In recent years, a growing number of postpartum moms have died by suicide or drug overdose. A study, was published in the American Journal of Obstetrics and Gynecology in June, looked at maternal death one year after childbirth. It included more than 1 million women who delivered in California hospitals between 2010 and 2012. And what this study found was 300 of the moms had died, with suicide as the seventh leading cause. Similarly, a study published in 2013 by JAMA Psychiatry pointed to suicide as the second leading cause of death in postpartum women.

Additionally, between 14 to 30 percent of maternal deaths are caused by addiction in some parts of the U.S., according to recent estimates from Columbia University.

Clearly, new moms need more access to mental health services. This brings us to Pete Buttigieg's new mental healthcare plan, which was published on Aug. 23, according to CNN. In his plan, the Democratic presidential candidate hopes to prevent 1 million "deaths of despair" — deaths due to drugs, alcohol, and suicide — by 2028.

His lengthy plan aspires to make sure everyone has comprehensive coverage for mental health care and addiction services, and it would start by guaranteeing one free annual mental health checkup. "Our plan breaks down the barrier around mental health and builds up a sense of belonging that will help millions of suffering Americans heal," Buttigieg explained, according to Motherly.

The plan reads:

This crisis is the result of years of neglect by our political leadership. Our health care system is so broken — and our approach to mental health and addiction care so fragmented and often punitive — that less than one in five people with a substance use disorder and two of every five people with a mental illness receive treatment ... To meet this urgent national challenge, we need a new approach to providing mental health care: one truly prepared to tackle this as the crisis it is, and one that understands the key driver of change will be based in strengthening our communities.

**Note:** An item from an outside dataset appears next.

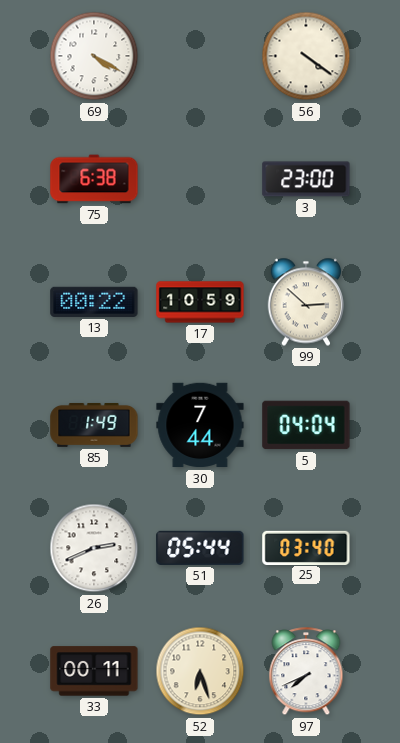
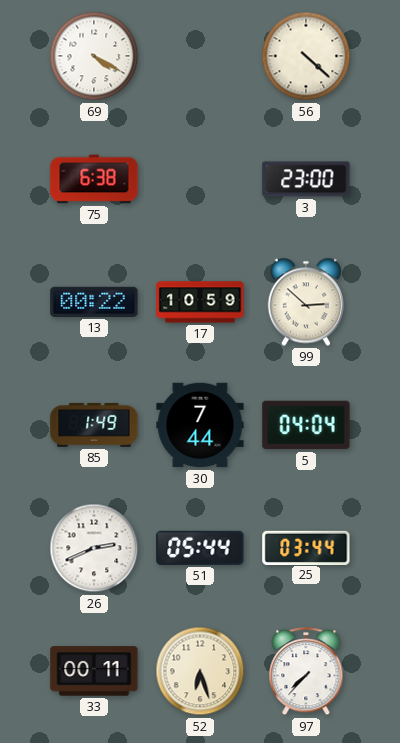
56: 4:21 -> 4:22
25: 03:40 -> 03:44
97: 7:41 -> 7:37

Furthermore, Buttigieg's plan hopes to reduce deaths caused by addiction by increasing access to mental health services in underrepresented communities.

The Democratic presidential candidate also aims to tackle the stigma surrounding mental illness and to require "every school across the country to teach Mental Health First Aid courses."

Buttigieg's plan would help more than just moms, of course, because it isn't just mothers who are experiencing higher rates of mental illness and suicide. The presidential hopeful plans to spend $300 million on the plan, according to Motherly, a figure that's nothing to sneeze at.

Although Buttigieg's plan includes many great suggestions, America has a long way to go in supporting its citizens' mental health care needs adequately, especially when it comes to postpartum moms. But all long-lasting change has to start somewhere.